Windows Header consts

Prudence via Digitalmars-d-learn digitalmars-d-learn at puremagic.com
Mon Sep 7 12:06:46 PDT 2015


On Monday, 7 September 2015 at 18:58:08 UTC, Adam D. Ruppe wrote:
> On Monday, 7 September 2015 at 18:42:59 UTC, Prudence wrote:
>> because it is confusing and hard for you to understand over
>
> Nope, I'm saying it is a pointless change. If you do that, 
> EVERY time you want to look something up, you need to rewrite 
> WM.* into WM_* since that's what the docs say. And then EVERY 
> time you copy/paste code from C or, again, the docs, you need 
> to change it the other way. (and moreover, it won't even work, 
> since like you pointed out, some enums have static if in part)
>
>
> That's a big hassle... and what's the benefit? What do you 
> actually gain by doing this?
>

It's called encapsulation. It prevents namespace pollution and 
identifier collision. It also makes intelligent easier, not to 
mention looks nicer, keeps everything tidy, and everything else 
that makes coding easier.

If you think mentally changing a . to a _ is a hassle then your 
in trouble! An apple a day simply won't help!
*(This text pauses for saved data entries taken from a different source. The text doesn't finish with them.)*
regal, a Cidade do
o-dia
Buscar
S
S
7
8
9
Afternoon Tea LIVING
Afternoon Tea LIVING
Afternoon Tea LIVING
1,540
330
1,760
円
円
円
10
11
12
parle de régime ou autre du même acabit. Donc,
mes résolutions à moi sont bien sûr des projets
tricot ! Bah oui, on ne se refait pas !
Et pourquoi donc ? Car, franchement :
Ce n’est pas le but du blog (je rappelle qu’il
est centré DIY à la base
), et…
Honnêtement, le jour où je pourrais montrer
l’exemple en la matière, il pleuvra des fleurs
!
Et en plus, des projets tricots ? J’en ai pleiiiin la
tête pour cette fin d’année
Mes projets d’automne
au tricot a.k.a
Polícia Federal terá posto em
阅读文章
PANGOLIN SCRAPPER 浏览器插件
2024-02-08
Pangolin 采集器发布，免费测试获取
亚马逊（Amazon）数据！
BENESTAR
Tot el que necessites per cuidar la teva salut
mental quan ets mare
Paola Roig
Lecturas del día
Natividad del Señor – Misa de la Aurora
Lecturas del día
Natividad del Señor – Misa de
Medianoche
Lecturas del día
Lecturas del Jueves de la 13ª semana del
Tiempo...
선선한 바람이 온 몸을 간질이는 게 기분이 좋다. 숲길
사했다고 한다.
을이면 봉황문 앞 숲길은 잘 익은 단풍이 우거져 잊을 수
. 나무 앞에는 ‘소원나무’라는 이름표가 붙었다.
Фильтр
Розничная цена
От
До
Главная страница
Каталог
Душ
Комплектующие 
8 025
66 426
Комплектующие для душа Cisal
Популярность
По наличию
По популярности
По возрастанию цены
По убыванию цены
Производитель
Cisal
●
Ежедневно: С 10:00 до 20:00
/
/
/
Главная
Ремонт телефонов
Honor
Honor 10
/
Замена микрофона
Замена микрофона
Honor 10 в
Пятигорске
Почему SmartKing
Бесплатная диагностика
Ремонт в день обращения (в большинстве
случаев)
I understand porting code won't be as easy but a simple WM_ to WM 
replacement would fix 99% of the problems. Oh well, some people 
just don't like progress! Do you want to go back to using wooden 
wheels too? Is that better because it's easier to understand than 
the complexity of vulcanized rubber and carbon steel?


>> Did you do a lot of win32 programming back in the day?
>
> Yup, and I still do. The documented names have worked for 
> twenty years, why change them now?

That's what I figured! Get out of the dark ages!